Photo Credit: donsimon, www.sxc.hu

First Article

I never dreamed of writing before. I’m confused and didn’t have any clue about who I want to be. Most of the time, I’m engulfed in a video game, watching the rerun of Dragonball or just imagining battle scenes in my head.

It’s on third year high school that I tried to write something. And my very noble reason is this – it’s required by our strict teacher. So I stumbled for pen and yellow pad and start to bleed! I stared at the blank page for about 15 minutes and nothing was written. This is one of most boring and hardest thing to do (did I say that it’s boriiiiiiiiing?).

After about one hour, our teacher called us individually to read our finished article, oh no, in front of the class! We’re 64 students and how terrifying it is to read your innocent art to half-blooded critics. Laughter and mockery are inevitable. My stomach lurched when I heard my name called. I walked awkwardly to the front and faced my classmates. They are blurred in my vision and I got spider sense after few seconds of standing. I felt every perspiration in my body and I heard the beating of my heart getting faster and louder.

I took enormously deep breathe hoping that it would give me some genius in oratory but it didn’t. Our teacher is staring at me like a cat because I haven’t started yet. I grew in panic and started reading the first paragraph of my article – can it even be called an article?

“Louder!” taunted by my classmates. My voice is naturally low in volume so I took more deep breathes and read my article to the point where my throat pains. I got momentum and continued reading while gasping for breath. My hands are wet and I can’t control the weird movement of my knees. Then they started laughing.

“Hey! It sounds like Kapampangan (our native dialect)!”

I can’t remember anything anymore.

Second Article

Since then, I got phobia of writing. Dread feelings climbs on me when I had to write something. It’s like placing a mark and be opened to harsh criticism. So it’s something that shackled me when my English teacher on first year college announced that we will do creative writing one afternoon. I’m desperate to go to comfort room to pray to the hundreds of gods (I’m not yet a Christian back then). I want to craft an alibi, but it has no use because the campus famous motto of our teacher is ‘I hate excuses!’

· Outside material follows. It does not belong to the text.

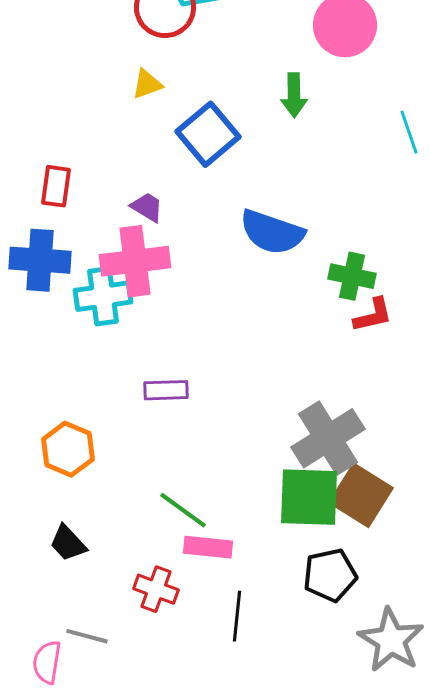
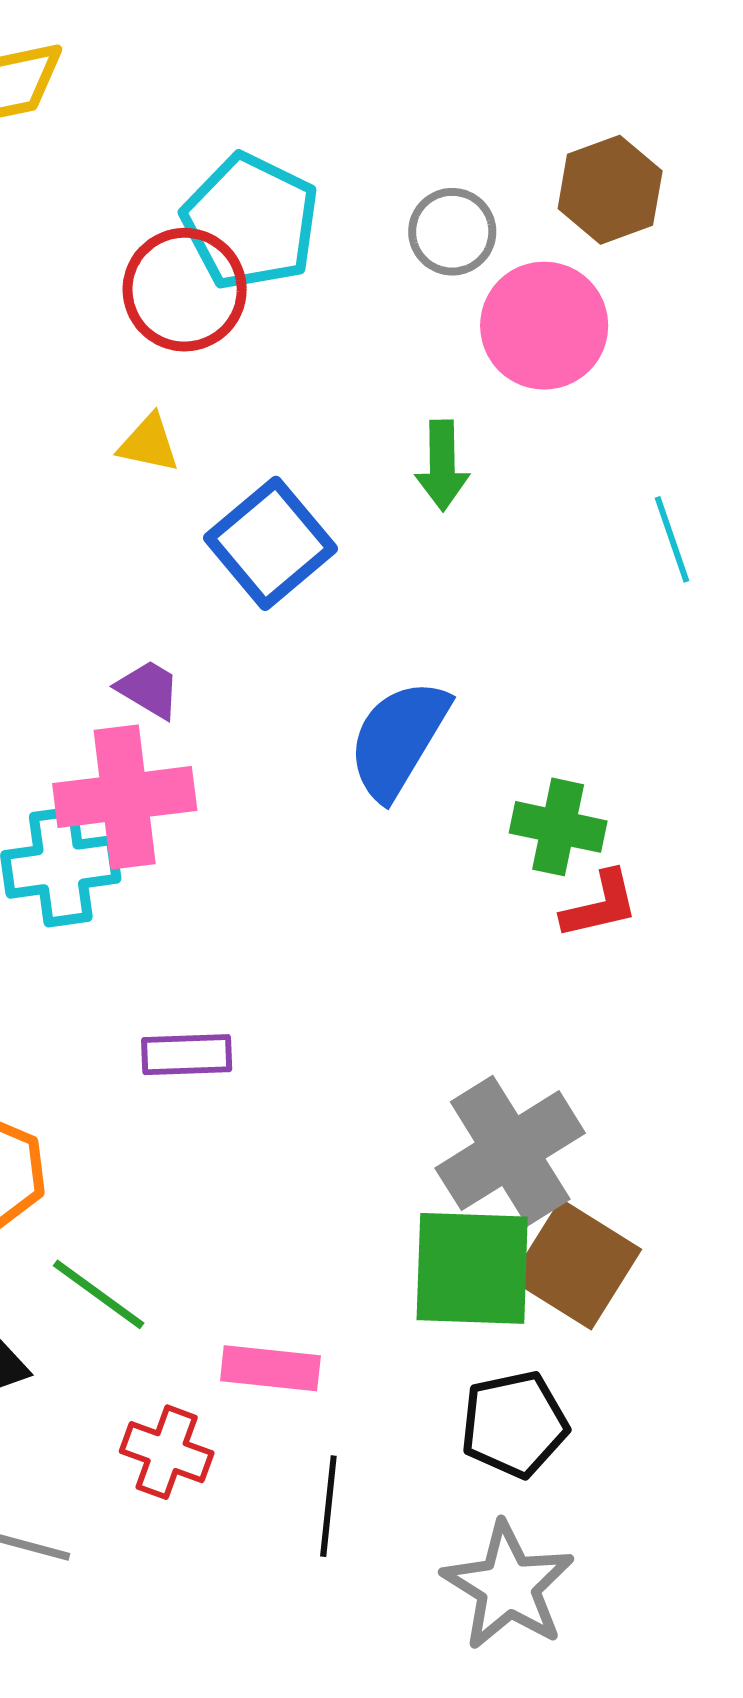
yellow triangle: (147, 84) -> (149, 443), turned 32
blue semicircle: (272, 232) -> (398, 739), turned 102
green line: (183, 510) -> (99, 1294), moved
gray star: (391, 640) -> (508, 1586), moved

We had to write the classic Filipino essay – Our Unforgettable Experience. I grabbed my pen and unleased all the creativity I think I have. After one hour of struggling, I finished the copy and passed it to my teacher.

The next day, we received our papers with marks on it. I didn’t get the highest nor the lowest score. But I got a mark higher than I expected and a hearty praise scribbled by my teacher. I felt like I won a thousand pesos. My face is consumed by happiness after class. I never thought that writing can be this rewarding.

But still, I didn’t became a fan of writing. I didn’t aspire to be writer. No matter how much encouragement my English teacher told us, they don’t have any effect on me. Duh! Can writers feed their families? Instead, as my IT course suggest, I want to be an UX or Web designer.

Discovery

But then a task is given to me that lead me to one of my life’s important discovery. I’m assigned to share a message on our next Dawn Watch – it’s like a mini prayer meeting at the dawn of Sunday in our school. I’m already a Christian for about two months and had an obsessive appetite for Christian books and the Bible. When everybody refused the offer, my friend saw me and use his salesmanship to persuade me to try. My heart pounded and I don’t want to look like a stupid naysayer at the front of others, but I accepted the offer, hoping it will turned out okay.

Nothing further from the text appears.